REQUIRED WORK: The answer must restate the records below word for word.

───── TASK INPUTS ─────

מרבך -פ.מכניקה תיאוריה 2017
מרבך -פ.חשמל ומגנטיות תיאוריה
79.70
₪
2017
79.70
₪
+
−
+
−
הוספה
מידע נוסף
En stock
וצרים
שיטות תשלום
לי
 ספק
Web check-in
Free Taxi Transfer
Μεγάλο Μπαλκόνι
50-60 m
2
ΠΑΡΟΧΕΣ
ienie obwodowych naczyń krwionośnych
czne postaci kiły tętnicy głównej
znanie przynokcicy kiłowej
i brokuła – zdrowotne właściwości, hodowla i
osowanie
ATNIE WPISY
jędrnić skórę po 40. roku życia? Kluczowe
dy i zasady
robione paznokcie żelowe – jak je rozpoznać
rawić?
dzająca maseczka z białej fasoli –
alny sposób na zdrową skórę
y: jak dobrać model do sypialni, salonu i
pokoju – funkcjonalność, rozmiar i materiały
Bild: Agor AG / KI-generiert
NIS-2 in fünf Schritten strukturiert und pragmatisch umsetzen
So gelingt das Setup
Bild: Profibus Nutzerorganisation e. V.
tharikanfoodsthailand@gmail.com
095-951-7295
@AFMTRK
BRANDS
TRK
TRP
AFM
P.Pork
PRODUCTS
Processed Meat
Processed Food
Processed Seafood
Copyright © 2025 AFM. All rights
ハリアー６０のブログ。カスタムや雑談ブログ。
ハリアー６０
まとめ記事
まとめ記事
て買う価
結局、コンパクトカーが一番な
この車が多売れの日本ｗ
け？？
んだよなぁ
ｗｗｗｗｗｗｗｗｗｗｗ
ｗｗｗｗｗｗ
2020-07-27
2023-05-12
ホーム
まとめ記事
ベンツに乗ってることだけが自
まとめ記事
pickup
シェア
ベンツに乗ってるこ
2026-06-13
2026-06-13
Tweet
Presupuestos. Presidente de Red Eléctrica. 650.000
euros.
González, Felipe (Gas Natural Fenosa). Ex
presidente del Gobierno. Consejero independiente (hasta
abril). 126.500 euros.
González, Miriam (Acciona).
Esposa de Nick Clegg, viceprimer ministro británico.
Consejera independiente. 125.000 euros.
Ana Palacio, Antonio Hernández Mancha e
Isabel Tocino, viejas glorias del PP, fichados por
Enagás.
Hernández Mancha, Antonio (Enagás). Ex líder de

─────

SOLVED PROBLEM:
מרבך -פ.מכניקה תיאוריה 2017
מרבך -פ.חשמל ומגנטיות תיאוריה
79.70
₪
2017
79.70
₪
+
−
+
−
הוספה
מידע נוסף
En stock
וצרים
שיטות תשלום
לי
 ספק
Web check-in
Free Taxi Transfer
Μεγάλο Μπαλκόνι
50-60 m
2
ΠΑΡΟΧΕΣ
ienie obwodowych naczyń krwionośnych
czne postaci kiły tętnicy głównej
znanie przynokcicy kiłowej
i brokuła – zdrowotne właściwości, hodowla i
osowanie
ATNIE WPISY
jędrnić skórę po 40. roku życia? Kluczowe
dy i zasady
robione paznokcie żelowe – jak je rozpoznać
rawić?
dzająca maseczka z białej fasoli –
alny sposób na zdrową skórę
y: jak dobrać model do sypialni, salonu i
pokoju – funkcjonalność, rozmiar i materiały
Bild: Agor AG / KI-generiert
NIS-2 in fünf Schritten strukturiert und pragmatisch umsetzen
So gelingt das Setup
Bild: Profibus Nutzerorganisation e. V.
tharikanfoodsthailand@gmail.com
095-951-7295
@AFMTRK
BRANDS
TRK
TRP
AFM
P.Pork
PRODUCTS
Processed Meat
Processed Food
Processed Seafood
Copyright © 2025 AFM. All rights
ハリアー６０のブログ。カスタムや雑談ブログ。
ハリアー６０
まとめ記事
まとめ記事
て買う価
結局、コンパクトカーが一番な
この車が多売れの日本ｗ
け？？
んだよなぁ
ｗｗｗｗｗｗｗｗｗｗｗ
ｗｗｗｗｗｗ
2020-07-27
2023-05-12
ホーム
まとめ記事
ベンツに乗ってることだけが自
まとめ記事
pickup
シェア
ベンツに乗ってるこ
2026-06-13
2026-06-13
Tweet
Presupuestos. Presidente de Red Eléctrica. 650.000
euros.
González, Felipe (Gas Natural Fenosa). Ex
presidente del Gobierno. Consejero independiente (hasta
abril). 126.500 euros.
González, Miriam (Acciona).
Esposa de Nick Clegg, viceprimer ministro británico.
Consejera independiente. 125.000 euros.
Ana Palacio, Antonio Hernández Mancha e
Isabel Tocino, viejas glorias del PP, fichados por
Enagás.
Hernández Mancha, Antonio (Enagás). Ex líder de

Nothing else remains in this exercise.